= Hindenburg Amnesties =

The Hindenburg Amnesties were a succession of four amnesties for certain groups of political prisoners in Germany. The largest Hindenburg Amnesty, in terms of the numbers released, took place in 1925, but there were further amnesties also termed Hindenburg Amnesties in 1928, 1932 and 1934. The background to the amnesties was the conviction of political extremists in the wake of the Revolutionary period of 1918-1919 that had followed military defeat in the First World War. During the 1920s the political emergency subsided and democratic government began to take root in Germany.

The 1925 Hindenburg Amnesty took place shortly after the election of Paul von Hindenburg as the country's president. It involved the release of approximately 29,000 people and came at the request of virtually all the political parties represented in the Reichstag, including the Communist and Nazi parties.

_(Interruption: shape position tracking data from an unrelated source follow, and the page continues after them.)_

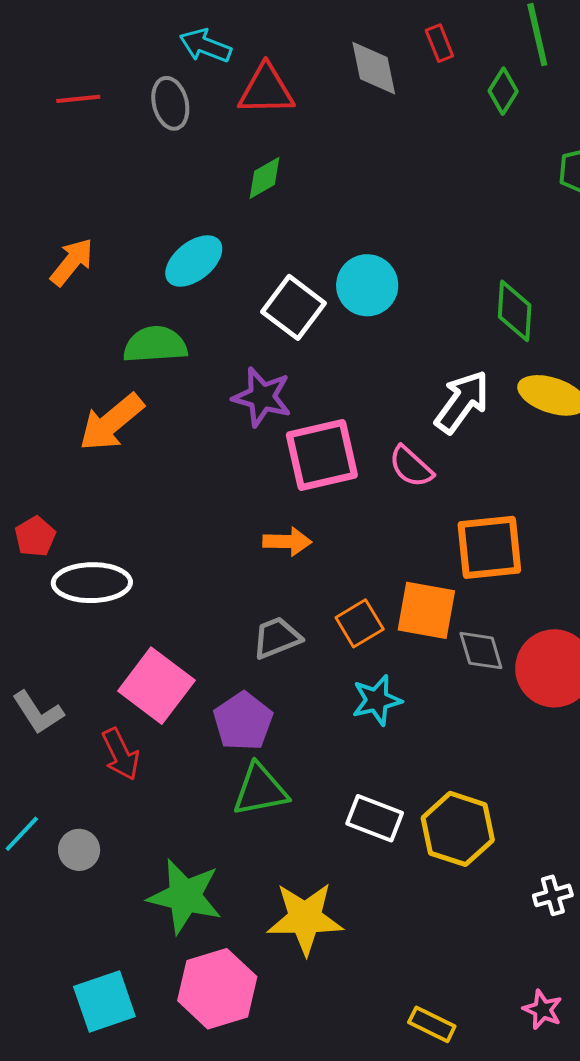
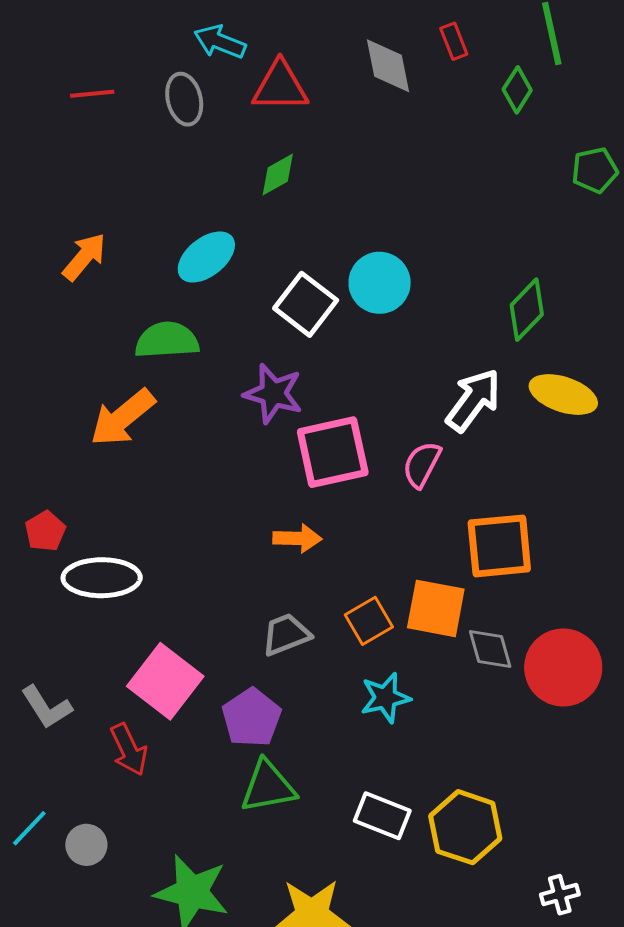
green diamond: (515, 311) -> (527, 310), turned 40
pink semicircle: (411, 467) -> (422, 464), turned 75

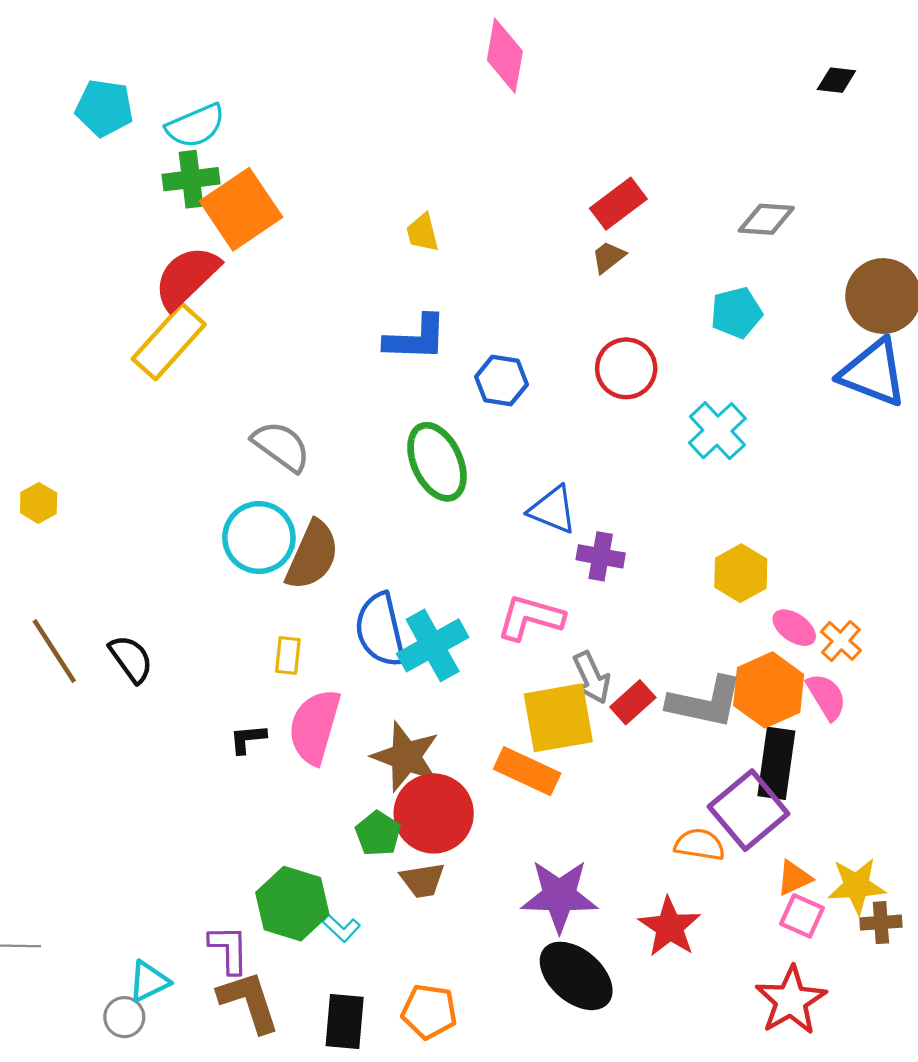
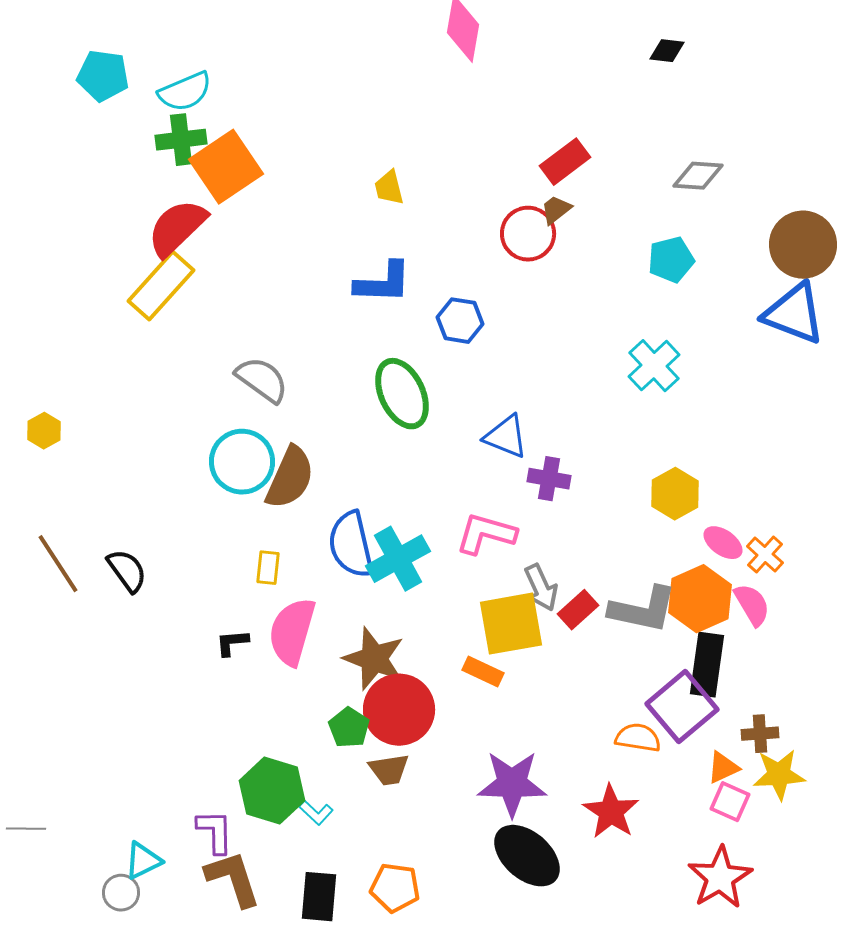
black diamond: (836, 80) -> (667, 51), moved
red circle: (626, 368) -> (528, 234), moved
orange rectangle: (527, 771) -> (483, 672), size x0.7
brown cross: (881, 923) -> (760, 734), moved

Grounds for the amnesties included a very widespread belief that the extent of the trials and convictions that had followed in the wake of economic and political collapse at the end of the war had simply overwhelmed the judicial system, which continued to lack the capacity, in terms of qualified judges and court staff, to redress the accumulation of judicial wrongs on a case-by-case basis. Inevitably the process also came to be seen increasingly as a political exercise whereby extremist parties that were now gaining some measure of acceptance with the political establishment could extract their own leaders from jails. High-profile beneficiaries of the Hindenburg Amnesties who later became key figures in the political establishment included Hermann Göring, Martin Bormann and Rudolf Höß. Beneficiaries from the other political extreme included Otto Franke.